In the late 1950s, Mamedov edited The USSR, a Soviet English-language magazine intended for a US audience – the Soviet counterpart of the Amerika magazine. He also visited the US on a number of public relations missions.

===Media management===
Enver Mamedov was appointed the Deputy Chairman of the State Committee for Radio and Television in 1962, and occupied this post from the late days of Nikita Khrushchev administration and throughout the Leonid Brezhnev era. Together with Alexander Yakovlev, he is credited with the creation in August 1964 of Radio Mayak, a national news and music radio broadcasting channel meant to compete with the Western radio stations broadcasting to Russia. From 1970 to 1985, he was directly in charge of Soviet television, being second in command to the Gosteleradio chief Sergey Lapin.

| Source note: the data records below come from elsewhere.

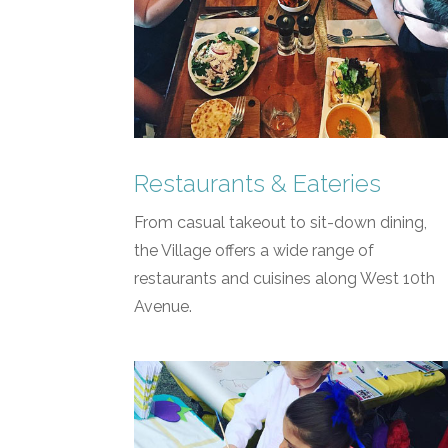
Restaurants & Eateries
From casual takeout to sit-down dining,
the Village offers a wide range of
restaurants and cuisines along West 10th
Avenue.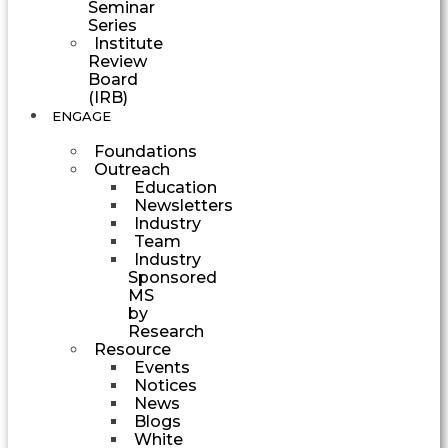
Seminar
Series
Institute
Review
Board
(IRB)
ENGAGE
Foundations
Outreach
Education
Newsletters
Industry
Team
Industry
Sponsored
MS
by
Research
Resource
Events
Notices
News
Blogs
White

At the time of his 85th birthday in 2008, Enver Mamedov still was an adviser to the Director General of RIA Novosti.

==Personal life and death==
Enver Mamedov's son, Georgiy Mamedov, is a Russian diplomat, who served as Russia's ambassador to Canada between 2003 and 2014. Through him, he has a granddaughter, Tatiana Mamedova, who is an artist, film costume and fashion designer living in Moscow.

Mamedov died on 7 September 2023, at the age of 100.